“The magic isn’t in getting married, it’s in staying married.”

Not exactly the Mile High Club, but still just as bizarre in practice is Baggage Claim. Montana Moore (Paula Patton) is a thirty-something year-old flight attendant who is tired of being alone and husband-less. Her mother has tied the knot many times, and even her younger college-aged sister will be doing so before her. She has no problems in dating men, but nothing ever sticks, and it seems like the only man who truly knows her is longtime childhood friend William Wright (Derek Luke).

Vowing to be engaged by the time of her sister’s wedding rehearsal dinner, Montana and co-worker friends Gail (Jill Scott) and Sam (Adam Brody) hatch out a plan that will place Montana on the flights of numerous ex-boyfriends, all in an effort to see if one of them is Mr. Right. Thirty days, 30,000 miles. Finding love must truly be in the air.


Looking for a positive with Baggage Claim? Everyone has really, really white teeth that could blind even Helios. Otherwise, Baggage Claim is a movie that has been done before, but undoubtedly in better ways. Sure it is occasionally amusing in parts, but really, it is just on airplane mode throughout, providing the same narration, staples, and characters that are common to the genre.

Yours truly hates picking on premises for their believability, as the very act of watching a movie forces an audience to suspend disbelief at least a little, but this one pushes the limits.

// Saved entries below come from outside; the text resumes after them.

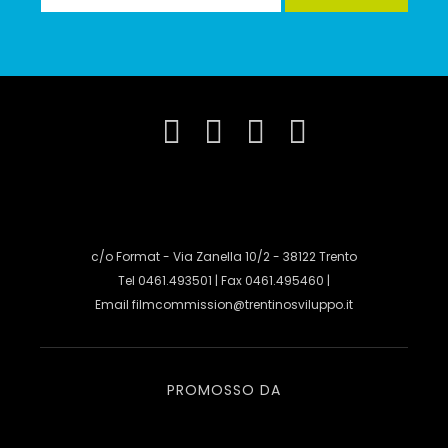
c/o Format - Via Zanella 10/2 - 38122 Trento
Tel 0461.493501 | Fax 0461.495460 |
Email
filmcommission@trentinosviluppo.it
PROMOSSO DA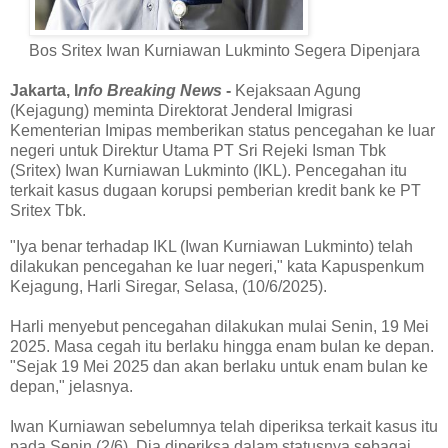
Bos Sritex Iwan Kurniawan Lukminto Segera Dipenjara
Jakarta, I
nfo Breaking News
-
Kejaksaan Agung
(Kejagung) meminta Direktorat Jenderal Imigrasi
Kementerian Imipas memberikan status pencegahan ke luar
negeri untuk Direktur Utama PT Sri Rejeki Isman Tbk
(Sritex) Iwan Kurniawan Lukminto (IKL). Pencegahan itu
terkait kasus dugaan korupsi pemberian kredit bank ke PT
Sritex Tbk.
"Iya benar terhadap IKL (Iwan Kurniawan Lukminto) telah
dilakukan pencegahan ke luar negeri," kata Kapuspenkum
Kejagung, Harli Siregar, Selasa, (10/6/2025).
Harli menyebut pencegahan dilakukan mulai Senin, 19 Mei
2025. Masa cegah itu berlaku hingga enam bulan ke depan.
"Sejak 19 Mei 2025 dan akan berlaku untuk enam bulan ke
depan," jelasnya.
Iwan Kurniawan sebelumnya telah diperiksa terkait kasus itu
pada Senin (2/6). Dia diperiksa dalam statusnya sebagai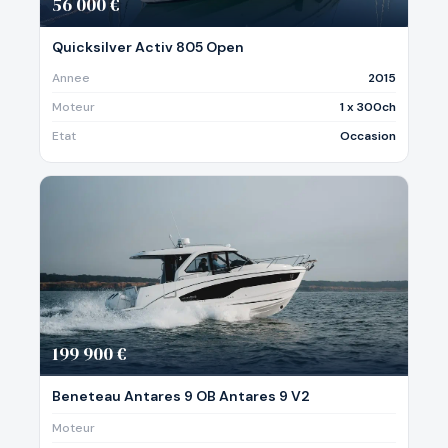
56 000 €
Quicksilver Activ 805 Open
Annee
2015
Moteur
1 x 300ch
Etat
Occasion
199 900 €
Beneteau Antares 9 OB Antares 9 V2
Moteur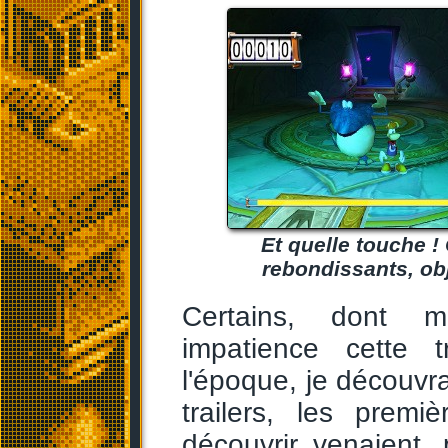
Et quelle touche 
rebondissants, obj
Certains, dont m
impatience cette 
l'époque, je découvrai
trailers, les prem
découvrir venaient,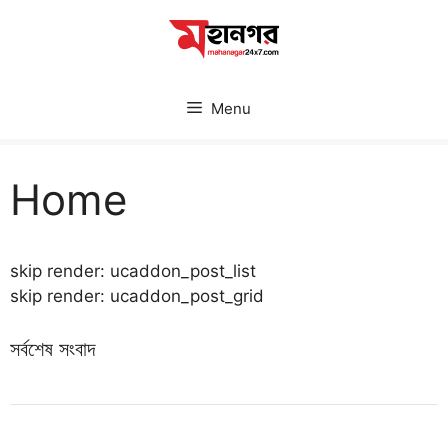
Skip
to
content
Menu
Home
skip render: ucaddon_post_list
skip render: ucaddon_post_grid
সর্বশেষ সংবাদ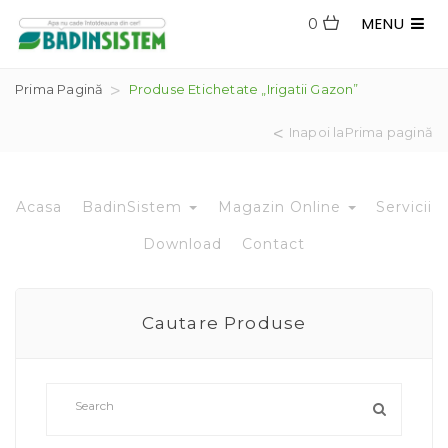
MENU
0
Prima Pagină
Produse Etichetate „irigatii Gazon”
Inapoi laPrima pagină
Acasa
BadinSistem
Magazin Online
Servicii
Download
Contact
Cautare Produse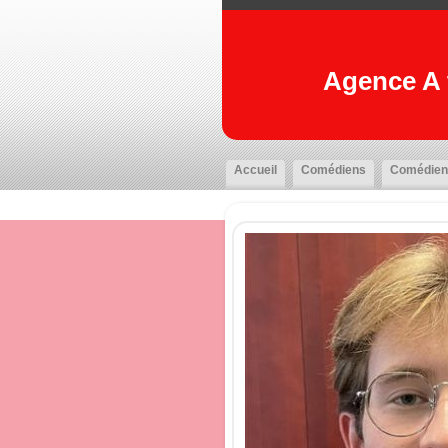
Agence A t
Accueil
Comédiens
Comédien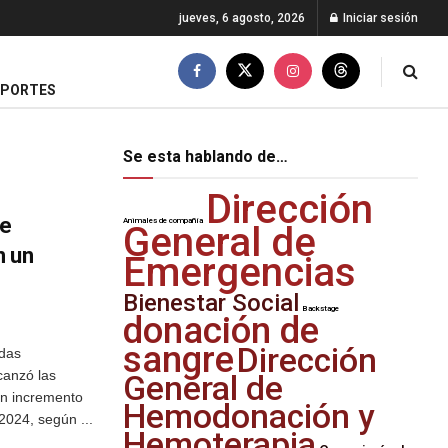
jueves, 6 agosto, 2026
Iniciar sesión
EPORTES
Se esta hablando de…
Dirección
de
Animales de compañía
General de
n un
Emergencias
Bienestar Social
Backstage
donación de
sangre
Dirección
ndas
canzó las
General de
un incremento
Hemodonación y
2024, según ...
Hemoterapia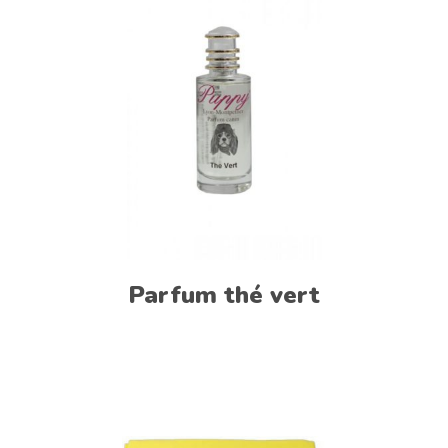
Parfum thé vert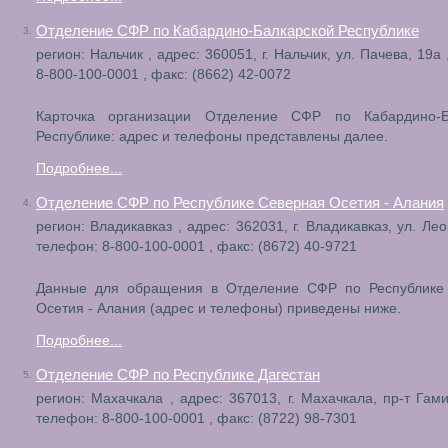
Отделение СФР по Кабардино-Балкарской Республике
3.
регион: Нальчик , адрес: 360051, г. Нальчик, ул. Пачева, 19а
8-800-100-0001 , факс: (8662) 42-0072
Карточка организации Отделение СФР по Кабардино-Б
Республике: адрес и телефоны представлены далее.
Подробнее...
Отделение СФР по Республике Северная Осетия - Алания
4.
регион: Владикавказ , адрес: 362031, г. Владикавказ, ул. Лео
телефон: 8-800-100-0001 , факс: (8672) 40-9721
Данные для обращения в Отделение СФР по Республике
Осетия - Алания (адрес и телефоны) приведены ниже.
Подробнее...
Отделение СФР по Республике Дагестан
5.
регион: Махачкала , адрес: 367013, г. Махачкала, пр-т Гами
телефон: 8-800-100-0001 , факс: (8722) 98-7301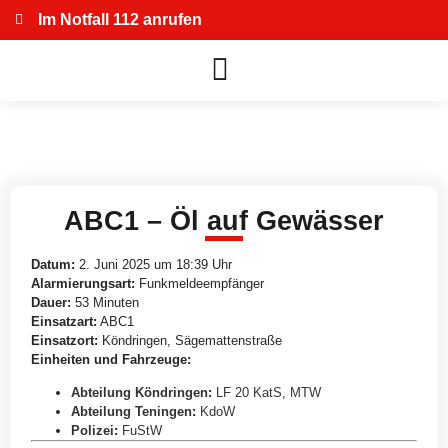
Im Notfall 112 anrufen
ABC1 – Öl auf Gewässer
Datum:
2. Juni 2025 um 18:39 Uhr
Alarmierungsart:
Funkmeldeempfänger
Dauer:
53 Minuten
Einsatzart:
ABC1
Einsatzort:
Köndringen, Sägemattenstraße
Einheiten und Fahrzeuge:
Abteilung Köndringen
:
LF 20 KatS
,
MTW
Abteilung Teningen
:
KdoW
Polizei
:
FuStW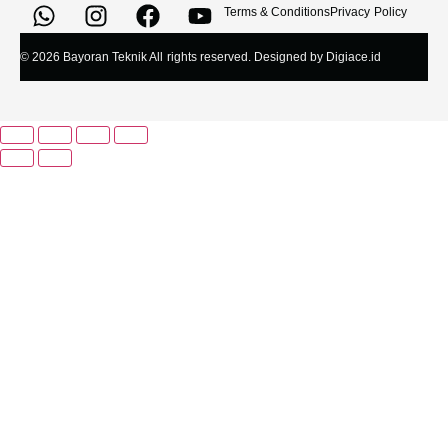
Terms & Conditions
Privacy Policy
© 2026 Bayoran Teknik All rights reserved. Designed by Digiace.id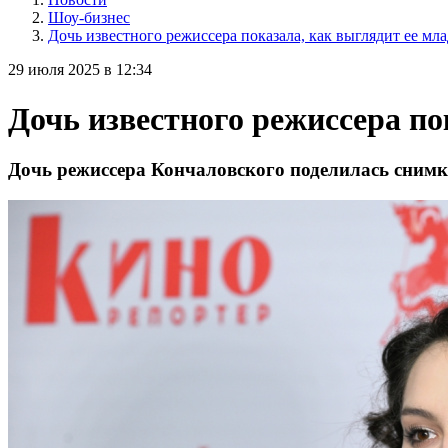
Шоу-бизнес
Дочь известного режиссера показала, как выглядит ее мл
29 июля 2025 в 12:34
Дочь известного режиссера по
Дочь режиссера Кончаловского поделилась снимко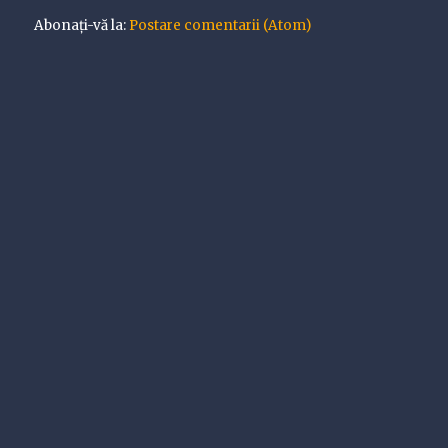
Abonați-vă la:
Postare comentarii (Atom)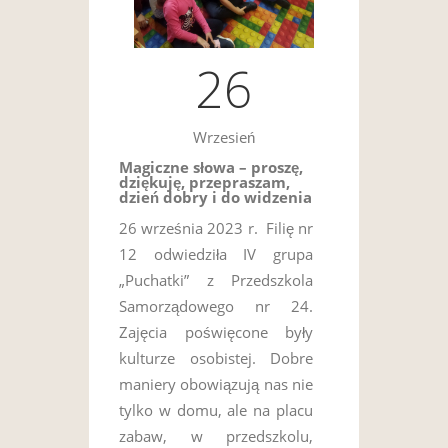
26
Wrzesień
Magiczne słowa – proszę,
dziękuję, przepraszam,
dzień dobry i do widzenia
26 września 2023 r. Filię nr
12 odwiedziła IV grupa
„Puchatki” z Przedszkola
Samorządowego nr 24.
Zajęcia poświęcone były
kulturze osobistej. Dobre
maniery obowiązują nas nie
tylko w domu, ale na placu
zabaw, w przedszkolu,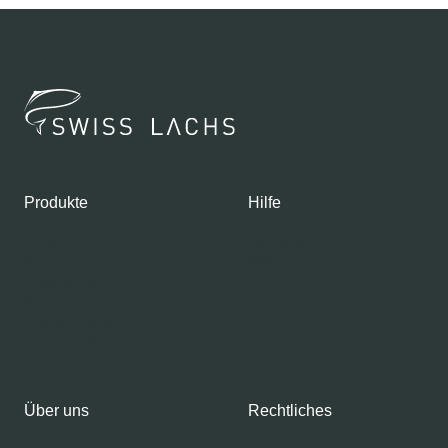
Produkte
Hilfe
Shop
Kontakte
Gourmet Club
Mein Konto
Frischlachs
Rauchlachs
Graved Lachs
Lachs Kaviar
Über uns
Rechtliches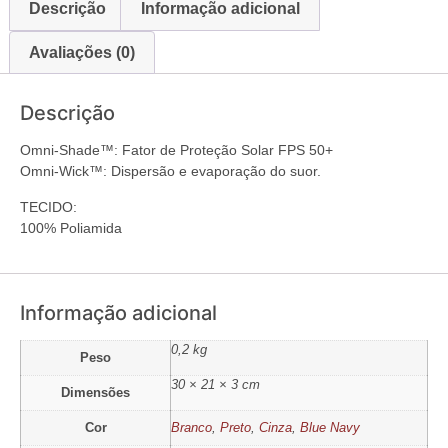
Descrição
Informação adicional
Avaliações (0)
Descrição
Omni-Shade™: Fator de Proteção Solar FPS 50+
Omni-Wick™: Dispersão e evaporação do suor.
TECIDO:
100% Poliamida
Informação adicional
0,2 kg
Peso
30 × 21 × 3 cm
Dimensões
Cor
Branco
,
Preto
,
Cinza
,
Blue Navy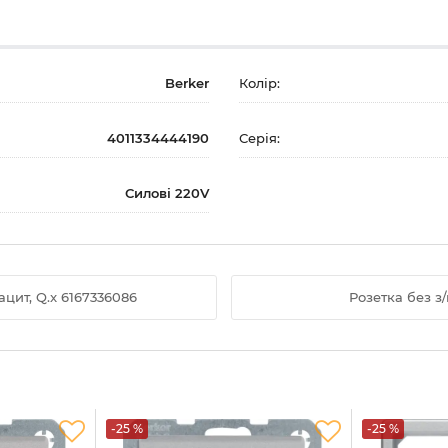
Berker
Колір:
4011334444190
Серія:
Силові 220V
рацит, Q.x 6167336086
Розетка без з/
-25 %
-25 %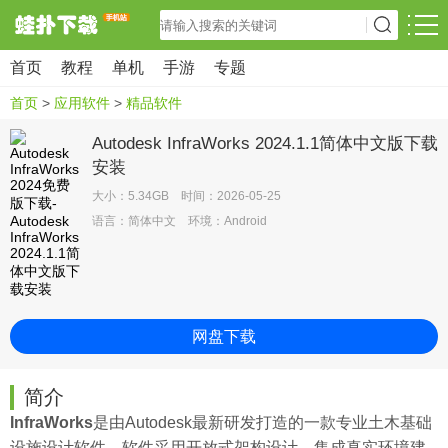
首页
教程
单机
手游
专题
首页
>
应用软件
>
精品软件
Autodesk InfraWorks 2024.1.1简体中文版下载
安装
大小：5.34GB 时间：2026-05-25
语言：简体中文 环境：Android
网盘下载
简介
InfraWorks
是由Autodesk最新研发打造的一款专业土木基础
设施设计软件，软件采用开放式架构设计，集成真实环境建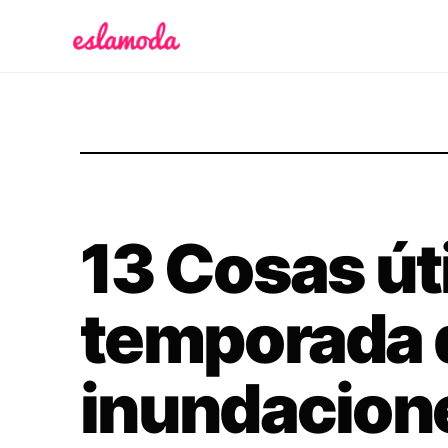
Es la Moda
13 Cosas út
temporada d
inundacion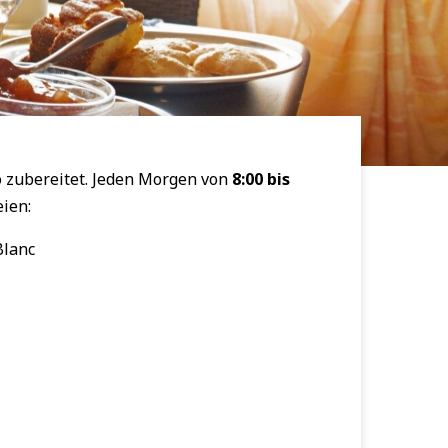
o zubereitet. Jeden Morgen von
8:00 bis
ien:
Blanc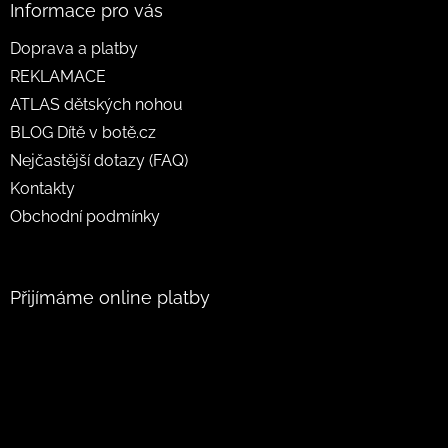
Informace pro vás
Doprava a platby
REKLAMACE
ATLAS dětských nohou
BLOG Dítě v botě.cz
Nejčastější dotazy (FAQ)
Kontakty
Obchodní podmínky
Přijímáme online platby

Finding a fiance amid a throng of failed exes is one “highly unlikely, but alright I can roll with this I guess” sort of acceptance (What’s Your Number did this mostly already), but doing this in 30 days on numerous flights is a little too much to buy into. Even with the odd setup, the ending is of no surprise, seen easily by the time the first third of the movie ends. The rest just serves as filler, a futile attempt to inject some uncertainty from the journey from point A to B.

But perhaps the real kicker is seeing Montana, played by Paula Patton, struggling so much with finding a man with her amazing beauty. This does happen a lot in romantic comedies with the actress being too gorgeous to imagine her struggling with finding a partner, but one cannot help but wonder here that with a more plain-looking woman, maybe the premise could be bought into easier. Paula Patton isn’t plain looking in the slightest. Robin Thicke, what were you thinking man?

taye diggs

A predictable plot can be overlooked with solid laughs, which Baggage Claim does not possess much of. Only Jenifer Lewis (mother of Patton’s character) and Taye Diggs have solid experience in comedy, and while the former is nothing to write home about, the latter’s appearance is probably the funniest thing of the entire film. Patton is certainly a pleasure to look at, but as the focal point, she struggles both comically and dramatically . She can’t be knocked for a lack of trying, but little of it comes natural.

Being a leading lady might not be in her cards. Acting probably shouldn’t be in the cards of Christina Milian and Trey Songz either, adding to the list of most singers/rappers/musicians who appear to lack the skills to hit the desired notes on the silver screen. Jill Scott, also a singer, isn’t as terrible and makes an average tandem with Adam Brody, but their character are familiar templates seen way too often before (sex-crazed woman best friend, gay male best friend). They wear thin quickly.

About the only people who are solid in this from a traditional drama standpoint are Dijmon Hounsou (in a limited role) and Derek Luke. And with that said, it is kind of sad that they are even in this for yours truly, because both can and should be doing so much bigger projects in Hollywood. It seems like just yesterday both were turning in amazing work in Blood Diamond and Antwone Fisher, respectively.


Largely unfunny and feeling longer than it is, Baggage Claim is just another routine romantic comedy missing a lot of the comedy part. Expect a lot of turbulence with this viewing.